Dataset records: Begin
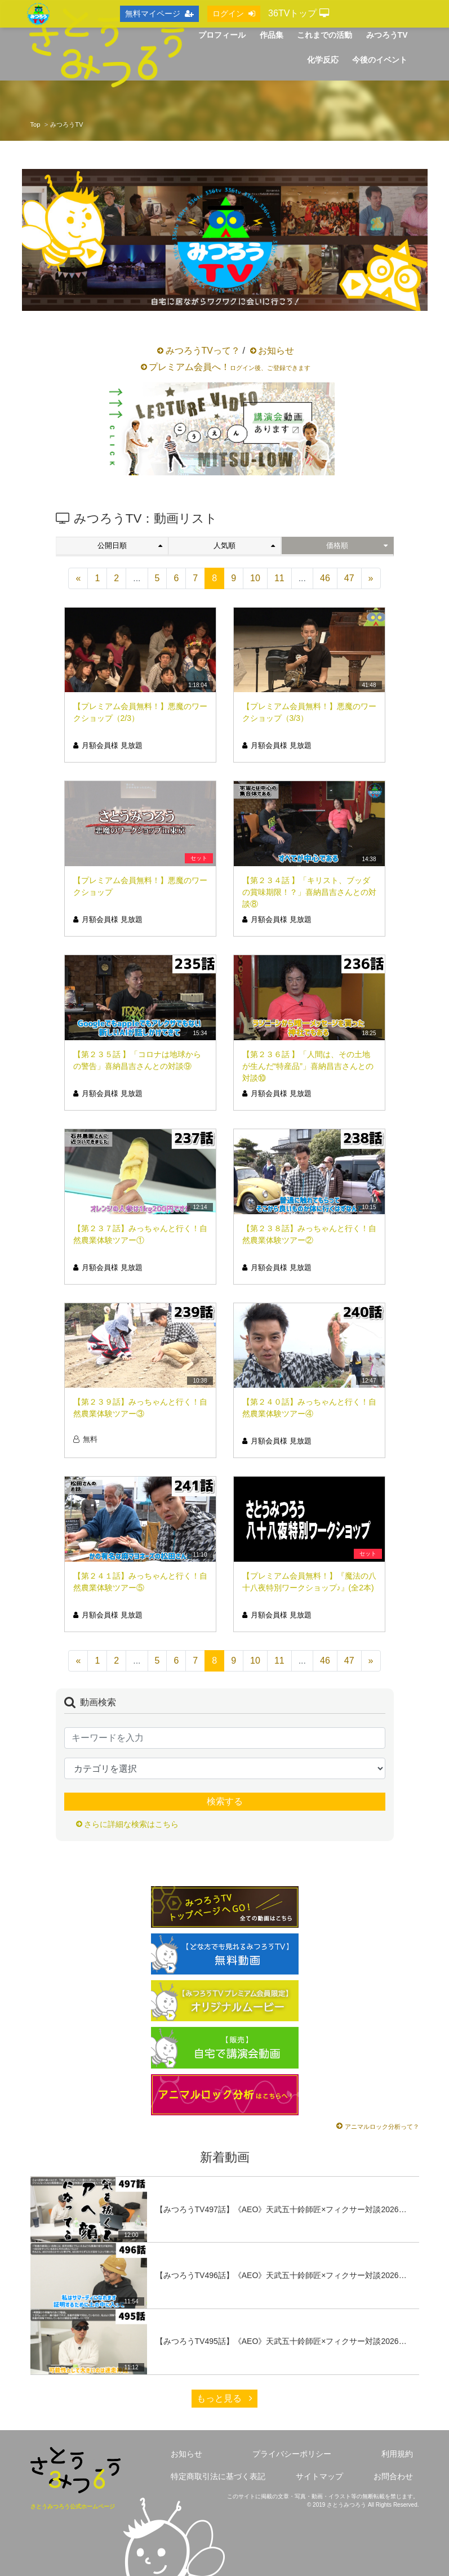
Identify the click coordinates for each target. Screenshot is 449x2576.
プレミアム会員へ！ (229, 367)
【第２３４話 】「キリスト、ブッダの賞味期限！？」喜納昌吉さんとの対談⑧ (309, 892)
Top (35, 124)
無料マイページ (159, 13)
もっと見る (224, 2398)
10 (255, 578)
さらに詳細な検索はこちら (131, 1824)
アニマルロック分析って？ (382, 2126)
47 (349, 578)
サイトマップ (319, 2476)
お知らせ (276, 350)
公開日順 (129, 545)
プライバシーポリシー (291, 2453)
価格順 (357, 545)
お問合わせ (393, 2476)
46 (325, 578)
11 (279, 578)
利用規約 (397, 2453)
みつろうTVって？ (203, 350)
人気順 (244, 545)
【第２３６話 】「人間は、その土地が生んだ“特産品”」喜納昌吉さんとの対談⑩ (308, 1066)
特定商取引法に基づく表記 (218, 2476)
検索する (225, 1801)
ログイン (233, 13)
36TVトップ (298, 13)
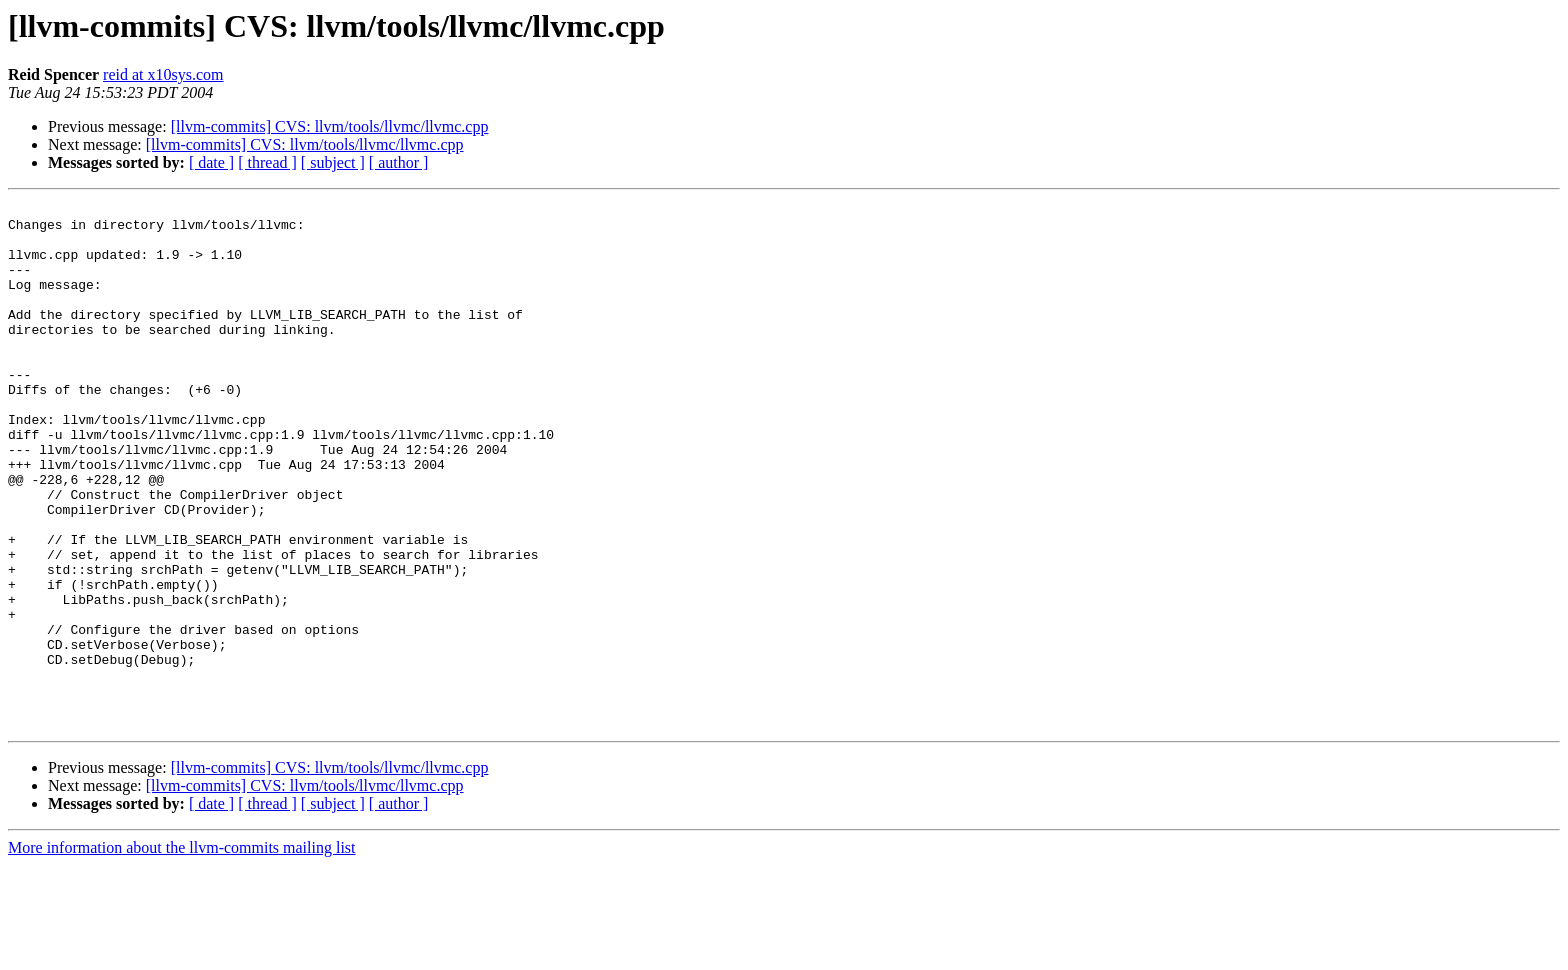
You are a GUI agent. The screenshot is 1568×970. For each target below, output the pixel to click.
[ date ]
Dataset records: End
Exercise description: Each line of the material is to be output exactly. Images are not part of the expected output.

Response to the task:
Identify the click coordinates for each target. Screenshot is 449x2576.
プレミアム会員へ！ (229, 367)
【第２３４話 】「キリスト、ブッダの賞味期限！？」喜納昌吉さんとの対談⑧ (309, 892)
Top (35, 124)
無料マイページ (159, 13)
もっと見る (224, 2398)
10 (255, 578)
さらに詳細な検索はこちら (131, 1824)
アニマルロック分析って？ (382, 2126)
47 (349, 578)
サイトマップ (319, 2476)
お知らせ (276, 350)
公開日順 (129, 545)
プライバシーポリシー (291, 2453)
価格順 (357, 545)
お問合わせ (393, 2476)
46 (325, 578)
11 (279, 578)
利用規約 (397, 2453)
みつろうTVって？ (203, 350)
人気順 (244, 545)
【第２３６話 】「人間は、その土地が生んだ“特産品”」喜納昌吉さんとの対談⑩ (308, 1066)
特定商取引法に基づく表記 (218, 2476)
検索する (225, 1801)
ログイン (233, 13)
36TVトップ (298, 13)
You are a GUI agent. The screenshot is 1568×970. For each target below, output the pixel to click.
[ date ]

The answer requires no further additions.